Which is your favourite film score between the ones nominated for "Best original musical or comedy score" in 1996? You can vote your favourite one in this poll: Best Dramatic Film Score - 1996


Here the Symphony No. 2 of Glière. How do you rate it?

BBC Philharmonic conducted by Sir Edward Downes


----------



## Rogerx (Apr 27, 2018)

I voted excellent, special Sir Edward Downes on Chandos .


----------



## Xenophiliu (Jan 2, 2022)

I was hooked on this work from the opening horn proclamations on first listen. 

I like Downes' cycle in general, but for this symphony in particular, my go-to is Zdeněk Mácal.


----------



## HansZimmer (11 mo ago)

In the comment section of the video I posted.

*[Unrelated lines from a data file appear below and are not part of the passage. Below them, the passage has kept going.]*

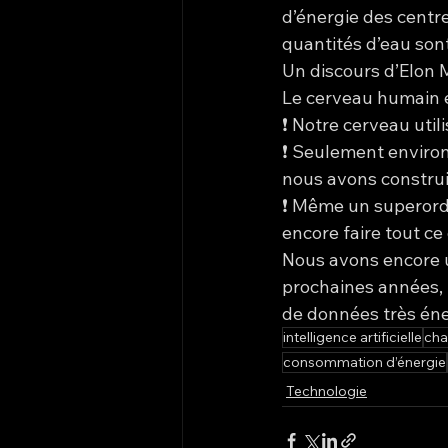
d’énergie des centr
quantités d’eau so
Un discours d’Elon M
Le cerveau humain es
❗ Notre cerveau util
❗ Seulement environ 
nous avons construit
❗ Même un superordi
encore faire tout ce
Nous avons encore un
prochaines années, 
de données très éne
intelligence artificielle
cha
consommation d’énergie
Technologie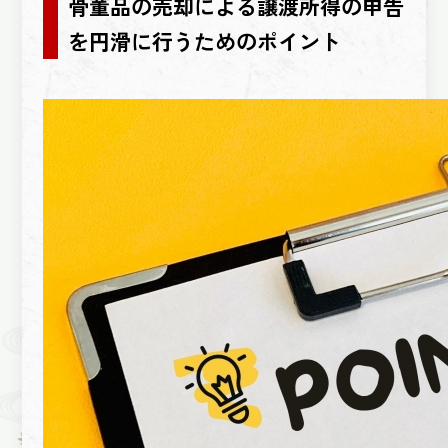
骨董品の売却による譲渡所得の申告
を円滑に行うためのポイント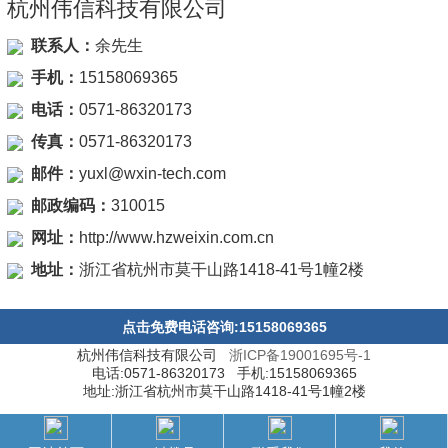
杭州伟信科技有限公司
联系人：
余先生
手机：
15158069365
电话：
0571-86320173
传真：
0571-86320173
邮件：
yuxl@wxin-tech.com
邮政编码：
310015
网址：
http://www.hzweixin.com.cn
地址：
浙江省杭州市莫干山路1418-41号1幢2楼
点击免费电话咨询:15158069365
杭州伟信科技有限公司
浙ICP备19001695号-1
电话:0571-86320173 手机:15158069365
地址:浙江省杭州市莫干山路1418-41号1幢2楼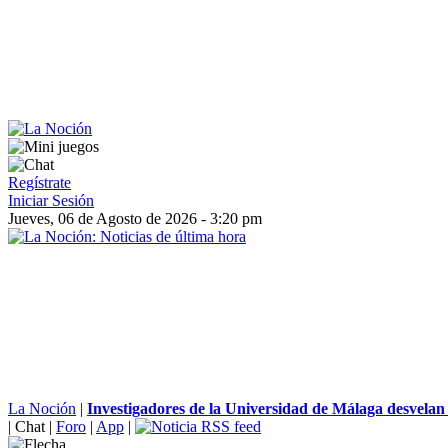
Regístrate
Iniciar Sesión
Jueves, 06 de Agosto de 2026 - 3:20 pm
La Noción
|
Investigadores de la Universidad de Málaga desvelan q
|
Chat
|
Foro
|
App
|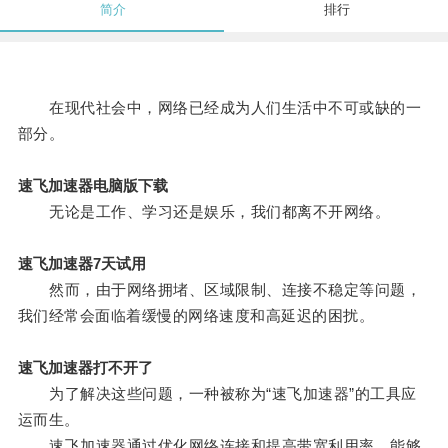
简介
排行
在现代社会中，网络已经成为人们生活中不可或缺的一
部分。
速飞加速器电脑版下载
无论是工作、学习还是娱乐，我们都离不开网络。
速飞加速器7天试用
然而，由于网络拥堵、区域限制、连接不稳定等问题，
我们经常会面临着缓慢的网络速度和高延迟的困扰。
速飞加速器打不开了
为了解决这些问题，一种被称为“速飞加速器”的工具应
运而生。
速飞加速器通过优化网络连接和提高带宽利用率，能够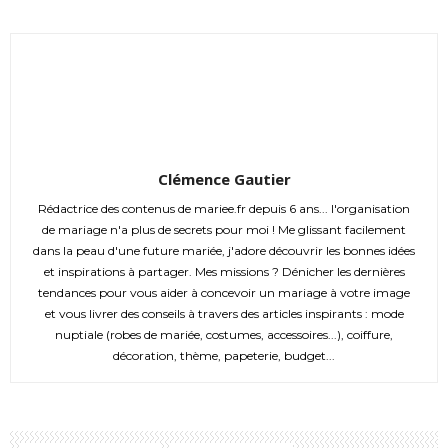
Clémence Gautier
Rédactrice des contenus de mariee.fr depuis 6 ans... l'organisation
de mariage n'a plus de secrets pour moi ! Me glissant facilement
dans la peau d'une future mariée, j'adore découvrir les bonnes idées
et inspirations à partager. Mes missions ? Dénicher les dernières
tendances pour vous aider à concevoir un mariage à votre image
et vous livrer des conseils à travers des articles inspirants : mode
nuptiale (robes de mariée, costumes, accessoires...), coiffure,
décoration, thème, papeterie, budget...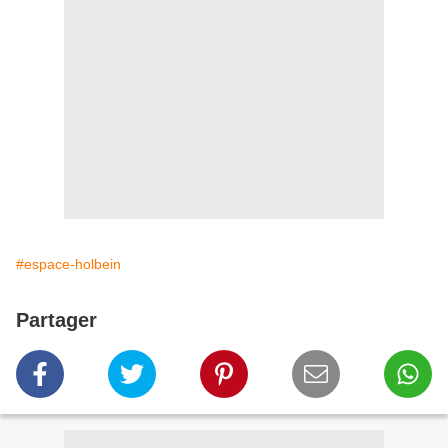
#espace-holbein
Partager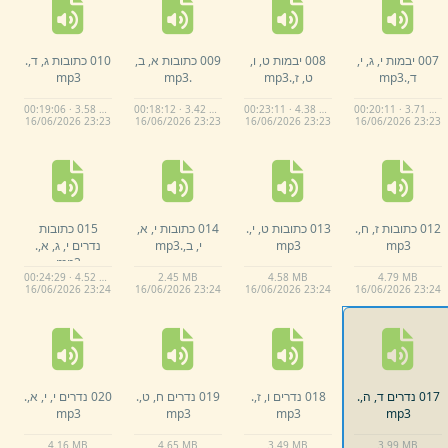
007 יבמות י,
ג,
י,
008 יבמות ט,
ו,
009 כתובות א,
ב,
010 כתובות ג,
ד,
.
ד,
.
mp3
ט,
ז,
.
mp3
.
mp3
mp3
00:19:06 · 3.58 MB
00:18:12 · 3.42 MB
00:23:11 · 4.38 MB
00:20:11 · 3.71 MB
16/
06/
2026 23:
23
16/
06/
2026 23:
23
16/
06/
2026 23:
23
16/
06/
2026 23:
23
012 כתובות ז,
ח,
.
013 כתובות ט,
י,
.
014 כתובות י,
א,
015 כתובות
mp3
mp3
י,
ב,
.
mp3
נדרים י,
ג,
א,
.
mp3
00:24:29 · 4.52 MB
2.
45 MB
4.
58 MB
4.
79 MB
16/
06/
2026 23:
24
16/
06/
2026 23:
24
16/
06/
2026 23:
24
16/
06/
2026 23:
24
017 נדרים ד,
ה,
.
018 נדרים ו,
ז,
.
019 נדרים ח,
ט,
.
020 נדרים י,
י,
א,
.
mp3
mp3
mp3
mp3
4.
16 MB
4.
65 MB
3.
49 MB
3.
99 MB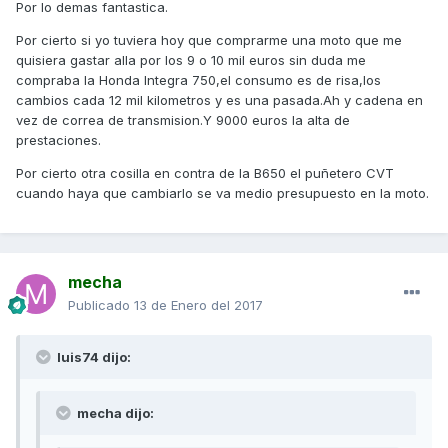
Por lo demas fantastica.
Por cierto si yo tuviera hoy que comprarme una moto que me
quisiera gastar alla por los 9 o 10 mil euros sin duda me
compraba la Honda Integra 750,el consumo es de risa,los
cambios cada 12 mil kilometros y es una pasada.Ah y cadena en
vez de correa de transmision.Y 9000 euros la alta de
prestaciones.
Por cierto otra cosilla en contra de la B650 el puñetero CVT
cuando haya que cambiarlo se va medio presupuesto en la moto.
mecha
Publicado
13 de Enero del 2017
luis74 dijo:
mecha dijo: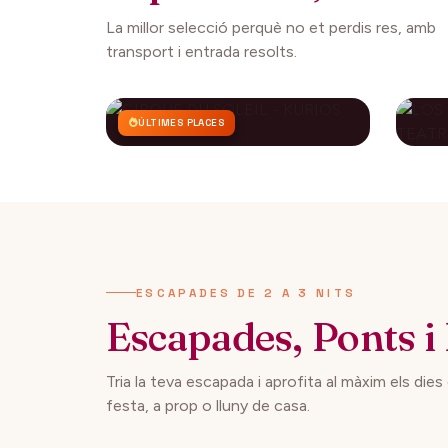
La millor selecció perquè no et perdis res, amb
transport i entrada resolts.
ÚLTIMES PLACES
CIRQUE DU SOLEIL -
LO
KURIOS
CO
AP
112€
27 setembre 2026
29 
DES DE
ESCAPADES DE 2 A 3 NITS
Escapades, Ponts i 
Tria la teva escapada i aprofita al màxim els dies
festa, a prop o lluny de casa.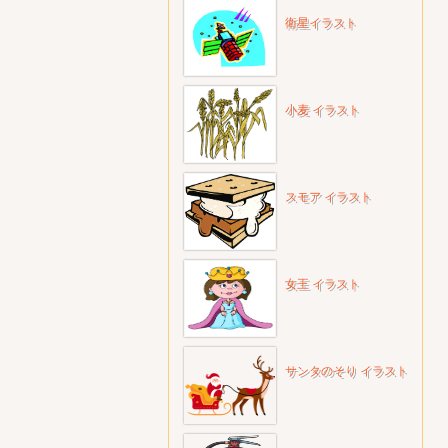
衛星イラスト
小麦 イラスト
スモア イラスト
女王 イラスト
サンタのそり イラスト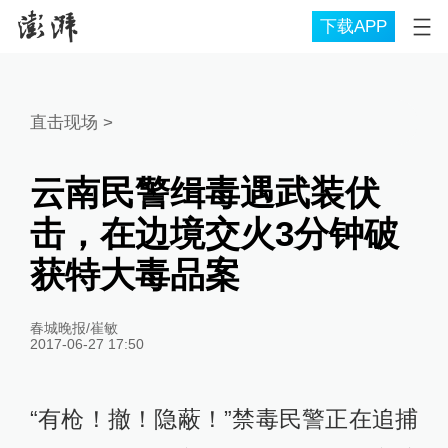
下载APP
直击现场
>
云南民警缉毒遇武装伏
击，在边境交火3分钟破
获特大毒品案
春城晚报/崔敏
2017-06-27 17:50
“有枪！撤！隐蔽！”禁毒民警正在追捕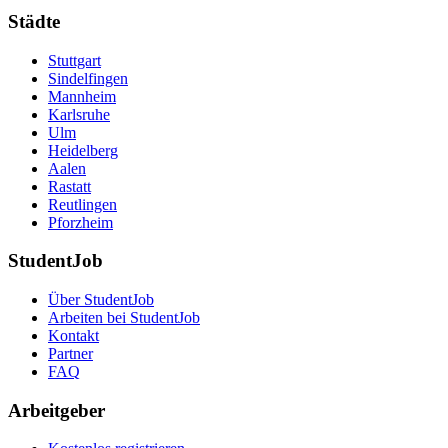
Städte
Stuttgart
Sindelfingen
Mannheim
Karlsruhe
Ulm
Heidelberg
Aalen
Rastatt
Reutlingen
Pforzheim
StudentJob
Über StudentJob
Arbeiten bei StudentJob
Kontakt
Partner
FAQ
Arbeitgeber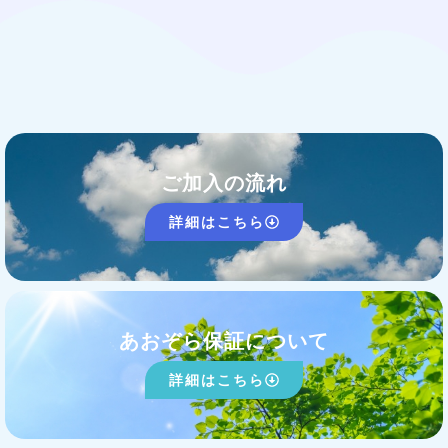
ご加入の流れ
詳細はこちら
あおぞら保証について
詳細はこちら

_"The love theme ('Han Solo and the Princess') from Empire Strikes Back was seemingly lifted quite brazenly from the third movement."_

What do you think?


----------



## ganio (Dec 25, 2015)

It is a beautiful work, not always very inspired melodically speaking but, as always with Glière, splendidly orchestrated.


----------



## Neo Romanza (May 7, 2013)

I can't say I know this work terribly well. I own the Downes cycle of Glière on Chandos, but have barely listened to any of the music from that set. So much music, so little time.


----------



## justekaia (Jan 2, 2022)

my favourites by Glière are:
Symphony 3
Harp Concerto
SQ 3 & 4
Octet 
Sextet


----------